> _Problem requirements_:
Your answer must be an exact copy of every record.

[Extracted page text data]
┄┄┄┄┄┄
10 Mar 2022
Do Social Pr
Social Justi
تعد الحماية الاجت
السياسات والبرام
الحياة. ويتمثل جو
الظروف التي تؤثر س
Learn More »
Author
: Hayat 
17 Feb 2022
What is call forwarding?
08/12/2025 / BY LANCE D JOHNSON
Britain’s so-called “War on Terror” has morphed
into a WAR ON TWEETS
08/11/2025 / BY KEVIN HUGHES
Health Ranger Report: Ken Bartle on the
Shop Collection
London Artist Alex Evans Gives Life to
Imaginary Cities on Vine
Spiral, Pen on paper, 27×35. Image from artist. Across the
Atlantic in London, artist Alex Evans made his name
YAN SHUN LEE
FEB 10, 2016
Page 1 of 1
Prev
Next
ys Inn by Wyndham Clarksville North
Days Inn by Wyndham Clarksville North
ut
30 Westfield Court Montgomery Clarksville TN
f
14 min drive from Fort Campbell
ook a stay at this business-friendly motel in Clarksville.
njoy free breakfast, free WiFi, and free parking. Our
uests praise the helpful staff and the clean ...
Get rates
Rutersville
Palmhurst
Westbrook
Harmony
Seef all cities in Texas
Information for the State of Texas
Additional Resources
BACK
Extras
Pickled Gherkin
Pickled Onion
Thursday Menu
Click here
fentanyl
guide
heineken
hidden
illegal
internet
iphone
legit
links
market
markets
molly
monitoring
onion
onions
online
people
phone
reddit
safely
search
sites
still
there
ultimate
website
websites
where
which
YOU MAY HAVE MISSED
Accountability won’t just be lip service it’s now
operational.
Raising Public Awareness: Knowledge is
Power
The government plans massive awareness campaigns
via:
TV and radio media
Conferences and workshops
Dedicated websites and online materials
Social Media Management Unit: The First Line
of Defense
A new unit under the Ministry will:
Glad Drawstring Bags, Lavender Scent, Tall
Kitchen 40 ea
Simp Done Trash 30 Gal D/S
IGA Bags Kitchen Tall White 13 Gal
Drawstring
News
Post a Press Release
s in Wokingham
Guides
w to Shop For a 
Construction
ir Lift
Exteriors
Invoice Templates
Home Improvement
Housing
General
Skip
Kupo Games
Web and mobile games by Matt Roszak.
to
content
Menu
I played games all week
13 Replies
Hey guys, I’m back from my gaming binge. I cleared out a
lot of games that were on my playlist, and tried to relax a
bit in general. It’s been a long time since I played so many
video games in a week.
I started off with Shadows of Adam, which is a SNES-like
┄┄┄┄┄┄
> _The answer_:
10 Mar 2022
Do Social Pr
Social Justi
تعد الحماية الاجت
السياسات والبرام
الحياة. ويتمثل جو
الظروف التي تؤثر س
Learn More »
Author
: Hayat 
17 Feb 2022
What is call forwarding?
08/12/2025 / BY LANCE D JOHNSON
Britain’s so-called “War on Terror” has morphed
into a WAR ON TWEETS
08/11/2025 / BY KEVIN HUGHES
Health Ranger Report: Ken Bartle on the
Shop Collection
London Artist Alex Evans Gives Life to
Imaginary Cities on Vine
Spiral, Pen on paper, 27×35. Image from artist. Across the
Atlantic in London, artist Alex Evans made his name
YAN SHUN LEE
FEB 10, 2016
Page 1 of 1
Prev
Next
ys Inn by Wyndham Clarksville North
Days Inn by Wyndham Clarksville North
ut
30 Westfield Court Montgomery Clarksville TN
f
14 min drive from Fort Campbell
ook a stay at this business-friendly motel in Clarksville.
njoy free breakfast, free WiFi, and free parking. Our
uests praise the helpful staff and the clean ...
Get rates
Rutersville
Palmhurst
Westbrook
Harmony
Seef all cities in Texas
Information for the State of Texas
Additional Resources
BACK
Extras
Pickled Gherkin
Pickled Onion
Thursday Menu
Click here
fentanyl
guide
heineken
hidden
illegal
internet
iphone
legit
links
market
markets
molly
monitoring
onion
onions
online
people
phone
reddit
safely
search
sites
still
there
ultimate
website
websites
where
which
YOU MAY HAVE MISSED
Accountability won’t just be lip service it’s now
operational.
Raising Public Awareness: Knowledge is
Power
The government plans massive awareness campaigns
via:
TV and radio media
Conferences and workshops
Dedicated websites and online materials
Social Media Management Unit: The First Line
of Defense
A new unit under the Ministry will:
Glad Drawstring Bags, Lavender Scent, Tall
Kitchen 40 ea
Simp Done Trash 30 Gal D/S
IGA Bags Kitchen Tall White 13 Gal
Drawstring
News
Post a Press Release
s in Wokingham
Guides
w to Shop For a 
Construction
ir Lift
Exteriors
Invoice Templates
Home Improvement
Housing
General
Skip
Kupo Games
Web and mobile games by Matt Roszak.
to
content
Menu
I played games all week
13 Replies
Hey guys, I’m back from my gaming binge. I cleared out a
lot of games that were on my playlist, and tried to relax a
bit in general. It’s been a long time since I played so many
video games in a week.
I started off with Shadows of Adam, which is a SNES-like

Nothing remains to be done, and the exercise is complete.